Collected data:

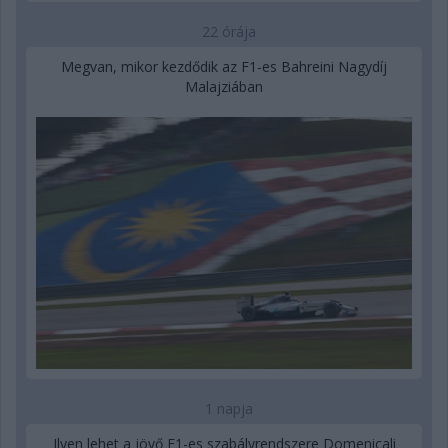
22 órája
Megvan, mikor kezdődik az F1-es Bahreini Nagydíj
Malajziában
1 napja
Ilyen lehet a jövő F1-es szabályrendszere Domenicali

> **Exercise directions**: No picture belongs in the copy. Print every entry above exactly as it stands.

> **Result of this exercise**:
22 órája
Megvan, mikor kezdődik az F1-es Bahreini Nagydíj
Malajziában
1 napja
Ilyen lehet a jövő F1-es szabályrendszere Domenicali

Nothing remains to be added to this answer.